At first, we spoke to some kid through the board and it was a lot of fun. But then suddenly the board went crazy and some other spirit said they had taken over. That spirit was extremely angry and I don't really remember what they said, but my parents were terrified. They took the board away, put it someplace I never discovered or maybe even threw it out altogether, and refused to ever try Ouija again. Years later, I asked if we could try again, and even then, the blood rushed out of my mom's cheeks and she said no, that it was too frightening and that she didn't want to risk letting that angry spirit into our lives.
posted by rue72 at 7:53 AM on October 16, 2018 [2 favorites]


Many of my friends have great stories of Ouija boards, many of which end up with them burning the board in a parking lot or some such. I don't, because as a natural skeptic whenever I tried to use the board with a friend and the planchette started moving, I'd lift my hands up, the weight of their hands would tip the planchette, and I'd accuse them of pushing it (because the directions said to rest your fingertips on it "as lightly as possible"). They'd deny it, I'd accuse them of lying, and we'd have a huge fight.

I told my husband about this, and how I felt I missed out on a typical growing-up experience due to my actions and, bless his heart, he bought me a Ouija board.

We've only used it once. We were hungry and couldn't decide on a restaurant, so decided to ask the board. After a couple of minutes of resting our fingertips on the planchette, it swiftly and firmly moved to "GOODBYE." Laughing, we quit.

(I think we ended up at Steak 'N' Shake because it has a Pokegym.)
posted by telophase at 9:36 AM on October 16, 2018 [3 favorites]


I like to imagine Ouija boards from the other side, like the pay phones in a county jail. The spirits lined up, waiting to tell their ex-wife to remember to mow the lawn or deliver some enigmatic diatribe. If they can't get anyone they know, maybe just spook some teens.
posted by Kafkaesque at 9:58 AM on October 16, 2018 [7 favorites]


As mischievously depicted in Terry Pratchett’s Reaper Man:
There was a shrill clamour of other disembodied voices.

- could you get a message, please, to Mr. -

- tell her there’s a bag of coins on the ledge up the chimney -

- Agnes is not to have the silverware after what she said about our Molly -

- I didn’t have time to feed the cat, could someone go -

- shutupshutup!
That was One-Man-Bucket again. you’ve got no idea, have you? this is ghost talk, is it? ‘feed the cat’? whatever happened to ‘I am very happy here, and waiting for you to join me’?
posted by Morfil Ffyrnig at 2:02 PM on October 16, 2018 [2 favorites]


Joey B used to bring in his Ouija board when we had indoor recess in 5th grade. Our teacher was a pastor's wife and surprisingly chill about the fact that her students were summoning spirits in her classroom.

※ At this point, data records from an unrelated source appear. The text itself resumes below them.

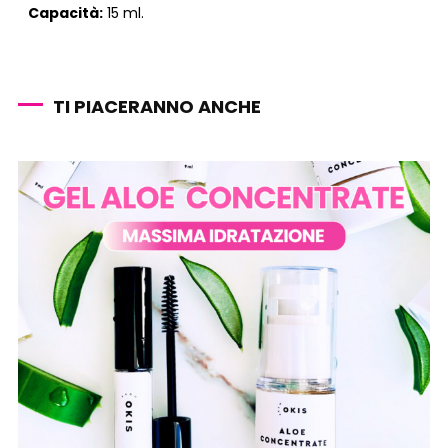
Capacità:
15 ml.
TI PIACERANNO ANCHE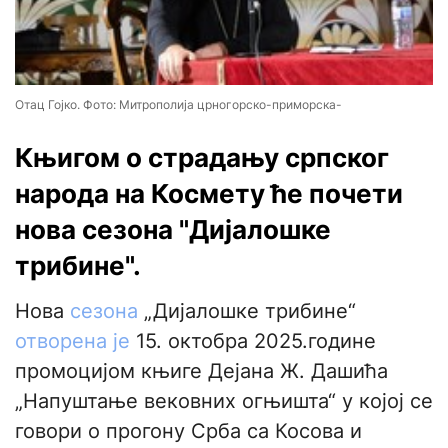
Отац Гојко. Фото: Митрополија црногорско-приморска-
Књигом о страдању српског
народа на Космету ће почети
нова сезона "Дијалошке
трибине".
Нова
сезона
„Дијалошке трибине“
отворена је
15. октобра 2025.године
промоцијом књиге Дејана Ж. Дашића
„Напуштање вековних огњишта“ у којој се
говори о прогону Срба са Косова и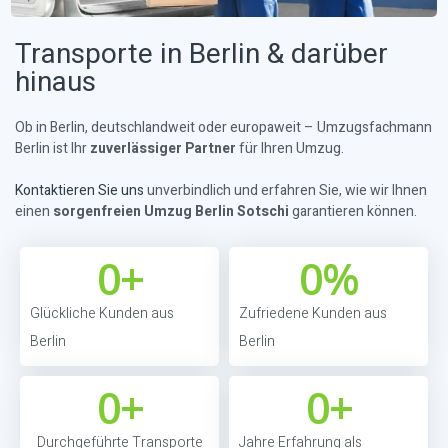
Transporte in Berlin & darüber
hinaus
Ob in Berlin, deutschlandweit oder europaweit – Umzugsfachmann
Berlin ist Ihr
zuverlässiger Partner
für Ihren Umzug.
Kontaktieren Sie uns
unverbindlich und erfahren Sie, wie wir Ihnen
einen
sorgenfreien Umzug Berlin Sotschi
garantieren können.
0
+
0
%
Glückliche Kunden aus
Zufriedene Kunden aus
Berlin
Berlin
0
+
0
+
Durchgeführte Transporte
Jahre Erfahrung als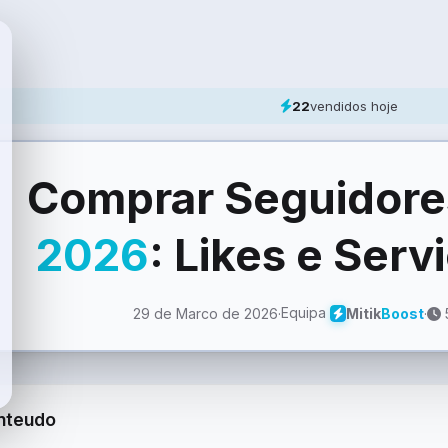
22
vendidos hoje
Comprar Seguidor
2026
: Likes e Ser
Equipa
29 de Marco de 2026
·
·
5
Mitik
Boost
nteudo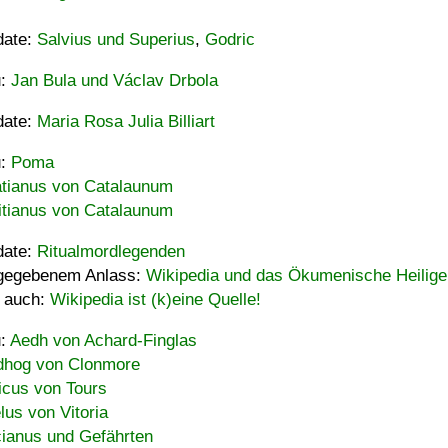
date:
Salvius und Superius
,
Godric
u:
Jan Bula und Václav Drbola
date:
Maria Rosa Julia Billiart
u:
Poma
tianus von Catalaunum
tianus von Catalaunum
date:
Ritualmordlegenden
gegebenem Anlass:
Wikipedia und das Ökumenische Heilige
 auch:
Wikipedia ist (k)eine Quelle!
u:
Aedh von Achard-Finglas
hog von Clonmore
icus von Tours
lus von Vitoria
ianus und Gefährten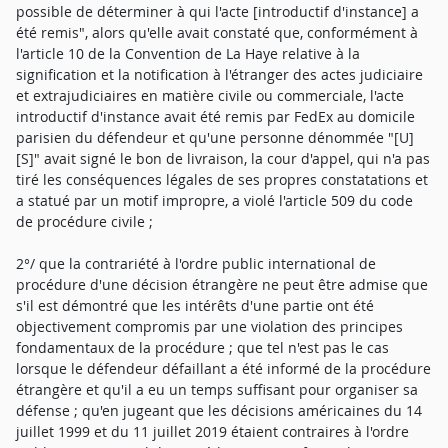
possible de déterminer à qui l'acte [introductif d'instance] a
été remis", alors qu'elle avait constaté que, conformément à
l'article 10 de la Convention de La Haye relative à la
signification et la notification à l'étranger des actes judiciaire
et extrajudiciaires en matière civile ou commerciale, l'acte
introductif d'instance avait été remis par FedEx au domicile
parisien du défendeur et qu'une personne dénommée "[U]
[S]" avait signé le bon de livraison, la cour d'appel, qui n'a pas
tiré les conséquences légales de ses propres constatations et
a statué par un motif impropre, a violé l'article 509 du code
de procédure civile ;
2°/ que la contrariété à l'ordre public international de
procédure d'une décision étrangère ne peut être admise que
s'il est démontré que les intérêts d'une partie ont été
objectivement compromis par une violation des principes
fondamentaux de la procédure ; que tel n'est pas le cas
lorsque le défendeur défaillant a été informé de la procédure
étrangère et qu'il a eu un temps suffisant pour organiser sa
défense ; qu'en jugeant que les décisions américaines du 14
juillet 1999 et du 11 juillet 2019 étaient contraires à l'ordre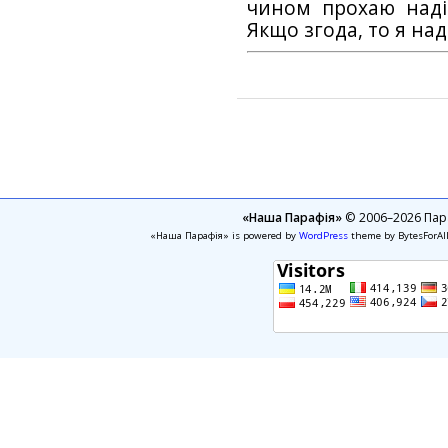
чином прохаю наді
Якщо згода, то я на
«Наша Парафія»
© 2006–2026 Пара
«Наша Парафія» is powered by
WordPress
theme by BytesForAl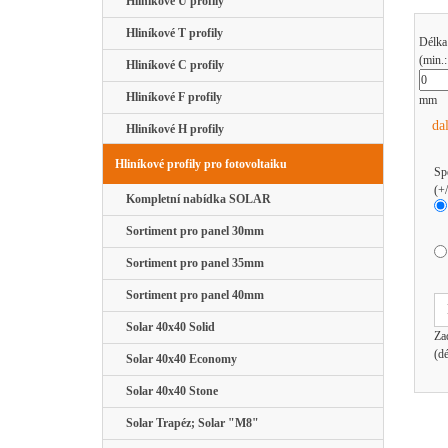
Hliníkové U profily
Hliníkové T profily
Délka
(min.
Hliníkové C profily
Hliníkové F profily
mm
da
Hliníkové H profily
Hliníkové profily pro fotovoltaiku
Sp
(+
Kompletní nabídka SOLAR
Sortiment pro panel 30mm
Sortiment pro panel 35mm
Sortiment pro panel 40mm
Solar 40x40 Solid
Za
(d
Solar 40x40 Economy
Solar 40x40 Stone
Solar Trapéz; Solar "M8"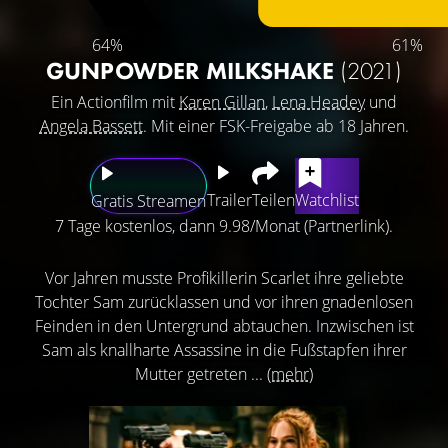
64%
61%
GUNPOWDER MILKSHAKE
(2021)
Ein Actionfilm mit
Karen Gillan
,
Lena Headey
und
Angela Bassett
. Mit einer FSK-Freigabe ab 18 Jahren.
Trailer
Teilen
Watchlist
Gratis Streamen
7 Tage kostenlos, dann 9.98/Monat (Partnerlink).
Vor Jahren musste Profikillerin Scarlet ihre geliebte
Tochter Sam zurücklassen und vor ihren gnadenlosen
Feinden in den Untergrund abtauchen. Inzwischen ist
Sam als knallharte Assassine in die Fußstapfen ihrer
Mutter getreten ...
(mehr)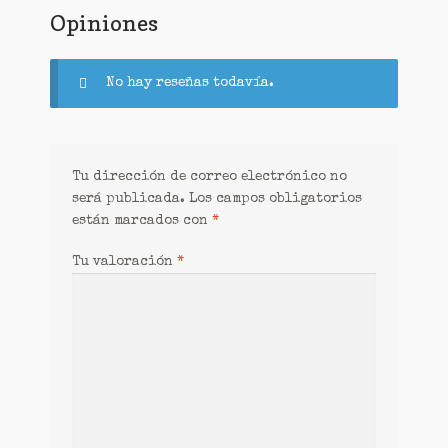
Opiniones
No hay reseñas todavía.
Tu dirección de correo electrónico no
será publicada.
Los campos obligatorios
están marcados con
*
Tu valoración
*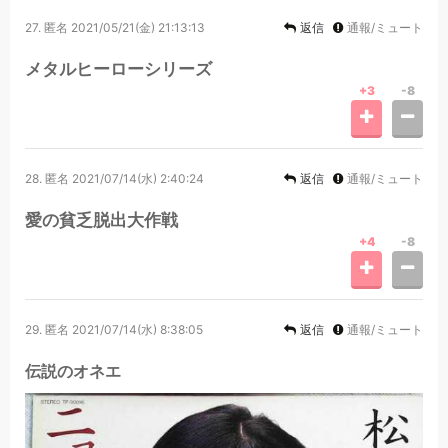
27.
匿名
2021/05/21(金) 21:13:13
返信
通報/ミュート
メタルヒーローシリーズ
+3
-8
28.
匿名
2021/07/14(水) 2:40:24
返信
通報/ミュート
愛の貧乏脱出大作戦
+4
-8
29.
匿名
2021/07/14(水) 8:38:05
返信
通報/ミュート
伝説のオネエ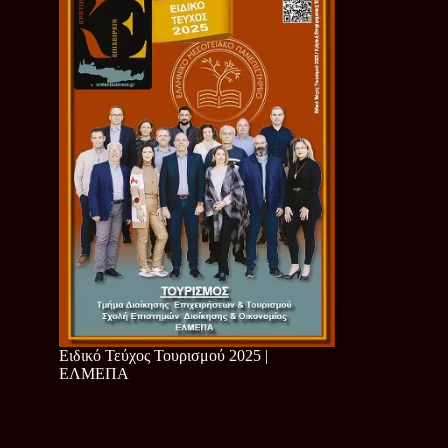
Ειδικό Τεύχος Τουρισμού 2025 |
ΕΛΜΕΠΑ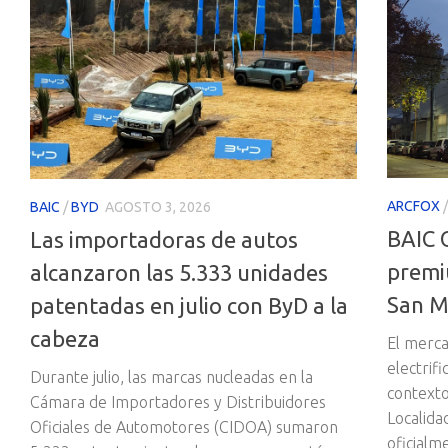
ARCFOX
BAIC
/
BYD
AGOSTO 3, 2026
BAIC 
Las importadoras de autos
premi
alcanzaron las 5.333 unidades
San M
patentadas en julio con ByD a la
cabeza
El merca
electrif
Durante julio, las marcas nucleadas en la
contexto
Cámara de Importadores y Distribuidores
Localida
Oficiales de Automotores (CIDOA) sumaron
oficial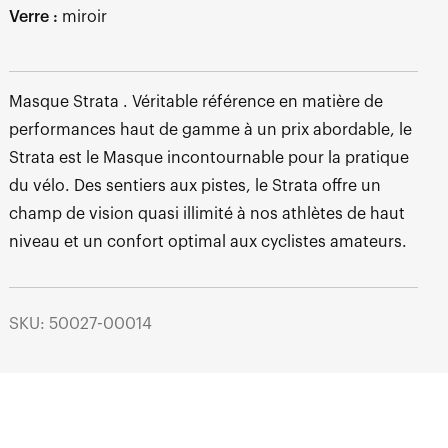
Verre :
miroir
Masque Strata . Véritable référence en matière de
performances haut de gamme à un prix abordable, le
Strata est le Masque incontournable pour la pratique
du vélo. Des sentiers aux pistes, le Strata offre un
champ de vision quasi illimité à nos athlètes de haut
niveau et un confort optimal aux cyclistes amateurs.
SKU: 50027-00014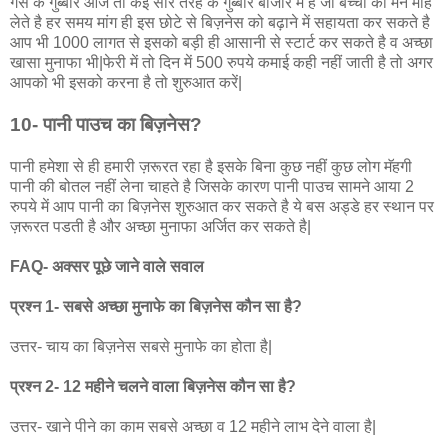
गैस के गुब्बारे आज तो कई सारे तरह के गुब्बारे बाजार में है जो बच्चो का मन मोह
लेते है हर समय मांग ही इस छोटे से बिज़नेस को बढ़ाने में सहायता कर सकते है
आप भी 1000 लागत से इसको बड़ी ही आसानी से स्टार्ट कर सकते है व अच्छा
खासा मुनाफा भी|फेरी में तो दिन में 500 रुपये कमाई कही नहीं जाती है तो अगर
आपको भी इसको करना है तो शुरुआत करें|
10- पानी पाउच का बिज़नेस?
पानी हमेशा से ही हमारी ज़रूरत रहा है इसके बिना कुछ नहीं कुछ लोग मॅहगी
पानी की बोतल नहीं लेना चाहते है जिसके कारण पानी पाउच सामने आया 2
रुपये में आप पानी का बिज़नेस शुरुआत कर सकते है ये बस अड्डे हर स्थान पर
ज़रूरत पडती है और अच्छा मुनाफा अर्जित कर सकते है|
FAQ- अक्सर पूछे जाने वाले सवाल
प्रश्न 1- सबसे अच्छा मुनाफे का बिज़नेस कौन सा है?
उत्तर- चाय का बिज़नेस सबसे मुनाफे का होता है|
प्रश्न 2- 12 महीने चलने वाला बिज़नेस कौन सा है?
उत्तर- खाने पीने का काम सबसे अच्छा व 12 महीने लाभ देने वाला है|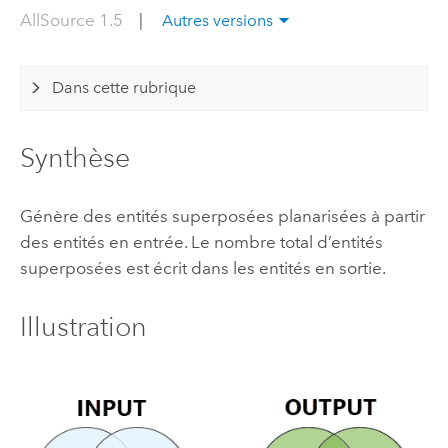
AllSource 1.5
|
Autres versions
Dans cette rubrique
Synthèse
Génère des entités superposées planarisées à partir
des entités en entrée. Le nombre total d’entités
superposées est écrit dans les entités en sortie.
Illustration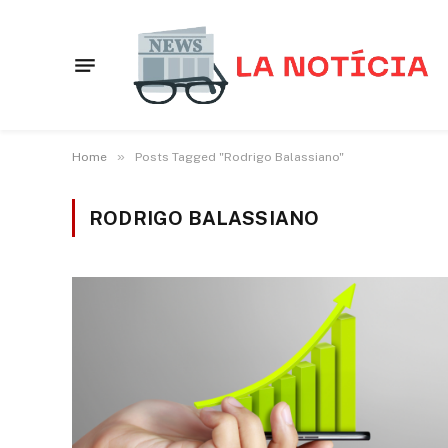
»
Home
Posts Tagged "Rodrigo Balassiano"
RODRIGO BALASSIANO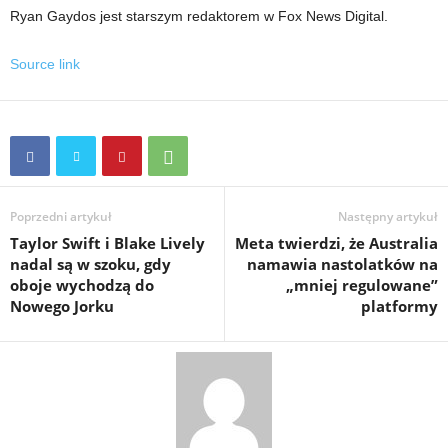
Ryan Gaydos jest starszym redaktorem w Fox News Digital.
Source link
Poprzedni artykuł
Następny artykuł
Taylor Swift i Blake Lively
Meta twierdzi, że Australia
nadal są w szoku, gdy
namawia nastolatków na
oboje wychodzą do
„mniej regulowane”
Nowego Jorku
platformy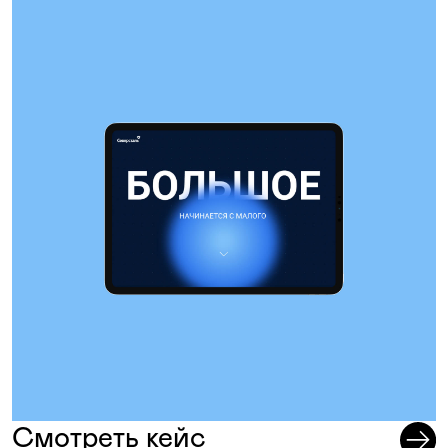
Смотреть кейс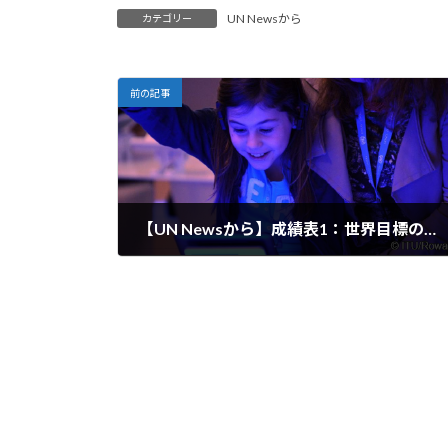
UN Newsから
カテゴリー
前の記事
【UN Newsから】成績表1：世界目標の期限まであと半分
2024-01-06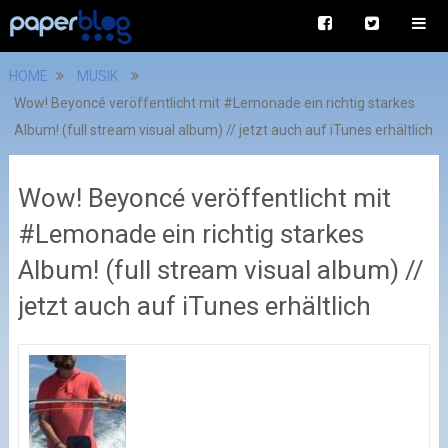
HOME
MUSIK
Wow! Beyoncé veröffentlicht mit #Lemonade ein richtig starkes
Album! (full stream visual album) // jetzt auch auf iTunes erhältlich
Wow! Beyoncé veröffentlicht mit
#Lemonade ein richtig starkes
Album! (full stream visual album) //
jetzt auch auf iTunes erhältlich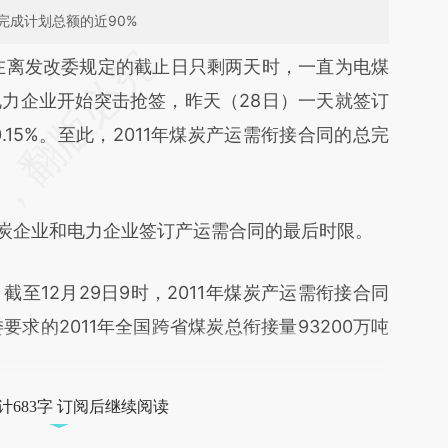
完成计划总额的近90%
段话：本文由第三方AI基于财新文章
在离发改委规定的截止日只剩两天时，一直为电煤
yc5](https://a.caixin.com/cOYtmyc5)提炼总结而
力企业开始突击抢签，昨天（28日）一天就签订
差。不代表财新观点和立场。推荐点击链接阅读原
0.15%。至此，2011年煤炭产运需衔接合同的总完
炭企业和电力企业签订产运需合同的最后时限。
12月29日9时，2011年煤炭产运需衔接合同
要求的2011年全国跨省煤炭总衔接量93200万吨
计683字 订阅后继续阅读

I always thought Joey was moving the planchette and telling tales, even though 5th grade me was super into things like that. (I did a presentation on the occult for G&T that year and ended up scaring myself so much in the process that I had to start listening to classical music to fall asleep, to cover up the sounds of an old house that I had convinced myself was something spooky and bad.)

This post sent me down a rabbit hole of the history of Judaism and witches, which would make a good October FPP, come to think about it.